The doctors and everyone I
usually meet in hospital wear similar expressions. It drives me mad, adult
superiority. They believe I wanted to kill myself, for whatever reason, but
none of them say it to my face. I silently beg them to admit they’re wrong, even
if they haven’t made the direct accusation. They look down at me with
that
face.

But
Dr.
Farrow’s expression isn’t like that at all: she’s ashen, and her lips stretch,
while her eyebrows draw tightly together. The skin strains around her eyes, and
even though they’re wide, I can tell she’s not seeing much.

“Aren’t you going . . . to tell
me more?” I raise my eyebrows at her and lick my lips. “You know how you
promised we would work together on—”

“Your state of mind,” she begins,
inching back toward her seat, taking the scent of grape with her. “You might
not be able to cope, and I wouldn’t want to disturb you further. The police
told you—”

“The bare facts,” I state flatly
and shake my head. “Please. I don’t want to beg, but you can’t bail out on me
now.

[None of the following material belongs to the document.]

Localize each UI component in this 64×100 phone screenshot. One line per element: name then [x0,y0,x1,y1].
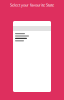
staticText: Select your favourite State [10,2,54,8]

I know there’s more.” The bandages are smooth enough to make my arms slip
on the rests. I can’t get comfortable no matter how hard I try. “Little bits
are worse than nothing. I will find out anyway. I go home today, back out into
the real world.”

Dr.
Farrow flicks her gaze over my face, as if assessing my determination. “Yes,
you do.” She presses her lips together, and a silence stretches. “It’s against
procedure, but . . .” she puffs out a huge breath, “in your case, it’s worth
it. There have been similar deaths to yours. The police are investigating all
of them. Three teenagers were found like you were on the beach, two before and
one after your admittance to hospital. All of them are from the same
neighbourhood and school, but none of them survived.”